The DREAM Act, which stands for Development, Relief, and Education for Alien Minors, was a bi-partisan legislation that would have allowed some illegal and deportable youth the opportunity to obtain permanent residency if they met certain requirements.
That bill’s failure to pass stunned many government officials and community leaders. Not only was the DREAM Act an important part of immigration reform, but it was shown to provide a boost for the economy and increase tax revenues. According to a statement made by President Obama, the act could have helped reduce the federal deficit by $2.2 billion in 10 years, while helping to increase the number in the armed forces.
“Those who opposed it, I don’t believe they had any justification,” said Imad Hamad, Director of the American-Arab Anti-Discrimination Committee’s Michigan Chapter (ADC-MI). “They aren’t serving the best interest of the nation. They challenge something that helps so many families to become stable and helps kids to obtain a good education and become productive members of society.”
With the DREAM Act having so many benefits, its failure to pass generated many theories.
Dawud Walid, Director of the Council of American Islamic Relations, believe the bill itself was not the issue.
“We believe that it was politics that drove (not passing the act), not the essence of the act itself, with the political climate being so partisan. The anti immigrant sentiments are what we just saw in terms of the vote.”
The DREAM Act, which was proposed nearly 10 year ago, had both Republican and Democratic supporters, due to its targeting of illegal immigrants who came into the country before the age of 16, have a high school diploma, are attending college or joining the military. Such youth would be considered “good citizens” and earn their permanent residence in this country.
“There were some on the right who said the act was an amnesty act, and that is simply not true,” Walid said. “In essence, the DREAM Act was giving a chance to people who came here not by choice, or their own volition but by their parents, who have shown to be law abiding and productive citizens, the ability become documented and be legal residents.
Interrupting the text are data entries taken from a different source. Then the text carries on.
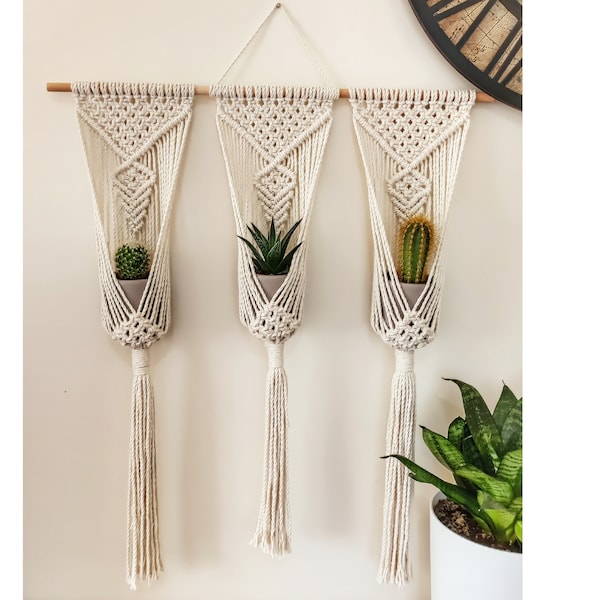 The width and height of the screenshot is (600, 600). I want to click on brown hanger, so click(62, 89). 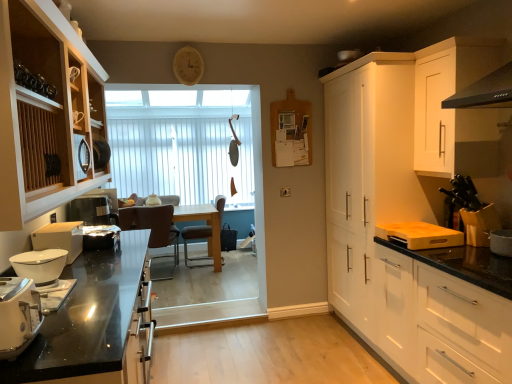 Measure the distance between point (x=205, y=257) and camera.

Point (x=205, y=257) is 19.69 feet away from camera.

The image size is (512, 384). Describe the element at coordinates (396, 176) in the screenshot. I see `white matte cabinet at right, the 2th cabinetry viewed from the left` at that location.

The width and height of the screenshot is (512, 384). What are the coordinates of `white matte cabinet at right, positioned as the 2th cabinetry in right-to-left order` in the screenshot? It's located at click(x=441, y=323).

Measure the distance between point (250, 190) and camera.

The depth of point (250, 190) is 16.04 feet.

The width and height of the screenshot is (512, 384). Identify the location of black glass countertop at lower left. (92, 322).

Between white matte cabinet at right, which ranks as the third cabinetry in right-to-left order, and white matte cabinet at upper right, which is counted as the 1th cabinetry, starting from the right, which one has more height?

With more height is white matte cabinet at right, which ranks as the third cabinetry in right-to-left order.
The provisions were very stringent in terms of indicating those who committed felonies or other crimes. There were no provisions of amnesty for criminals.”
“The Dream Act is one of those good efforts that was hopeful to fix some of the broken immigration system which poses a tremendous challenge to our nation,” said Hamad. “For the past three or four administrations, this has been on the table, the need for immigration reform. The DREAM Act was a partial effort and a step in the right direction. It addressed an issue that is of great concern to immigrants: the status of young children who came to this country.”
The act was supported by many of those young children who now attend college, as well as institutions of higher-learning, and legislators. For those who supported the act, this lack of passage in the Senate is not the end.
“Our movement felt the sting of a temporary legislative setback, but we have not been defeated,” said Ali Noor, Director of the National Immigration Forum and Chair of the Reform Immigration for America Campaign, in a press release.”We may not have won this battle, but when it comes to winning the war between mass deportation and earned citizenship, it’s not a matter of if we win, but when.”
Local community leaders also believe that this was just a small setback.
“People who advocated will not give up,” said Hamad. “It’s valid and legitimate. It is a matter that will be faced today, tomorrow and the day after. It’s not going to end here. Tomorrow (the DREAM Act) will be called another name, but will be the same concept. It’s a call for reform.”